ACTIVITY: The response must contain every line from the records below that has "Statistika".

EXTRACTED MATERIAL:
◆ ◆ ◆

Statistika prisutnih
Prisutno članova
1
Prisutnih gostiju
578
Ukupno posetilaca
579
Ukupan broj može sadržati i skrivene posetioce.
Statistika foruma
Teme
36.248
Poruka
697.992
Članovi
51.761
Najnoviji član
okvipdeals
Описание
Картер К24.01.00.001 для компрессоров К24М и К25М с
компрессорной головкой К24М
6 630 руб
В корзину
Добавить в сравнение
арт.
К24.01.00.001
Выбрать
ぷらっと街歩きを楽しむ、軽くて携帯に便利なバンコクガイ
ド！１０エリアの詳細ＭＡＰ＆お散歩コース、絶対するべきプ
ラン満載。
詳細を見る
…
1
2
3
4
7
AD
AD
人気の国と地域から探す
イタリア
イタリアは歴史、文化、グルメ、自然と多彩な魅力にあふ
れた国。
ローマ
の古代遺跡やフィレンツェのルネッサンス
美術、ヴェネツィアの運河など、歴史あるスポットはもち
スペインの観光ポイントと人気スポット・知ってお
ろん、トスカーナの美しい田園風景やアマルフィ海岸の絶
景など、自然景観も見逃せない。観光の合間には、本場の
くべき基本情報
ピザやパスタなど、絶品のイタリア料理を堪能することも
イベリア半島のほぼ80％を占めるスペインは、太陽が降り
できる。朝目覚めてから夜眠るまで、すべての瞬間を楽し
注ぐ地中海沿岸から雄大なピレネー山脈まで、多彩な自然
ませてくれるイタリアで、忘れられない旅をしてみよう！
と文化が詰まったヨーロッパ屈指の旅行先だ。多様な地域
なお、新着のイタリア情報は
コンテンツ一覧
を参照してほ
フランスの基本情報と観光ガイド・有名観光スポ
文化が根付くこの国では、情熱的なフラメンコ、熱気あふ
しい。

◆ ◆ ◆

EXERCISE RESULT:
Statistika prisutnih
Statistika foruma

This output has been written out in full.